Wed Aug 22 2007
Courtesy the artist, The Wanas Foundation,Sweden, The Horticultural Society of New Yorkand Andrew Kreps Gallery, New York
Peter Coffin is known for his work with plants and the paranormal, and with “Tree Pants,” his new series of color photographs, the New York artist combines these elements to quasi-ironic effect. Quasi because the work feels a bit too comfortable surrounded by the botanical books and reproductions of plant-related artworks that Coffin has chosen to accompany his work. Ironic because “Tree Pants” consists of pictures of trees wearing upside-down blue jeans (custom-made by Levi Strauss & Co., no less). But even if Coffin’s approach seems a little too green, his solo debut offers a welcome respite from the usual NYC fare with results that are likable, if not amusing.
The four images here were taken at the Wanas Sculpture Park in Sweden, and highlight changes over the course of a year. Spring depicts the forest’s lush green abundance with a trouser-endowed tree sprouting up in the background. The gold and yellow hues in Summer and the barren, snow-covered landscape of Winter bring to mind Brueghel’s atmospheric paintings of seasons and labor.
Though the images are attractive, the sight of anthropomorphized trees wearing jeans is less than transcendent.
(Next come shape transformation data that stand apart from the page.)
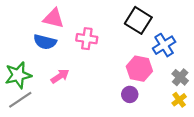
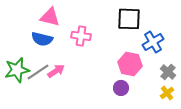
black square: (138, 20) -> (129, 19), turned -30
gray line: (20, 100) -> (38, 72), moved

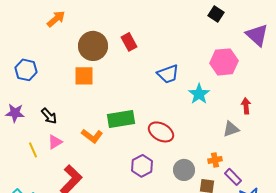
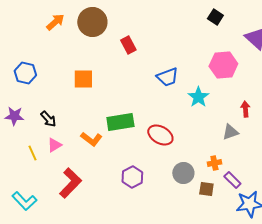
brown circle: (93, 46) -> (92, 22), moved
purple hexagon: (142, 166) -> (132, 177), moved

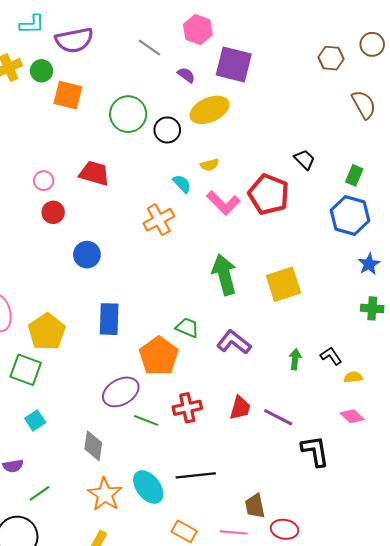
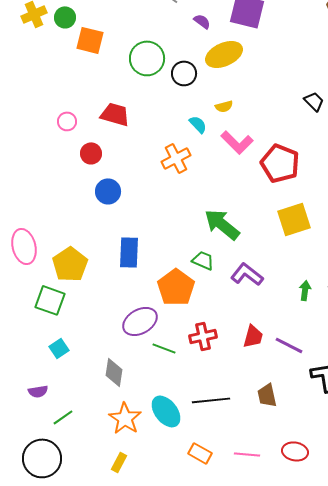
red pentagon: (269, 194) -> (280, 163), moved
red circle: (53, 212) -> (91, 153), moved
green arrow: (224, 275) -> (222, 224), moved, turned -36
brown trapezoid: (255, 506) -> (267, 395), moved

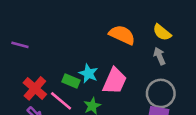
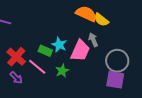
yellow semicircle: (162, 32) -> (101, 20), moved
gray arrow: (159, 56) -> (93, 40), moved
Coffin seems drawn to an awkward, if free-spirit sort of sublimity, as evidenced by such previous work as a corkscrew of light made from 30 postcards of rainbows arranged in a spiral, and “aura” portraits done with a rigged Polaroid camera. “Tree Pants” is more absurd than either of those, but its ambiguous juxtaposition of nature and nurture will leave you wondering just how far removed from real, untouched beauty we’ve become.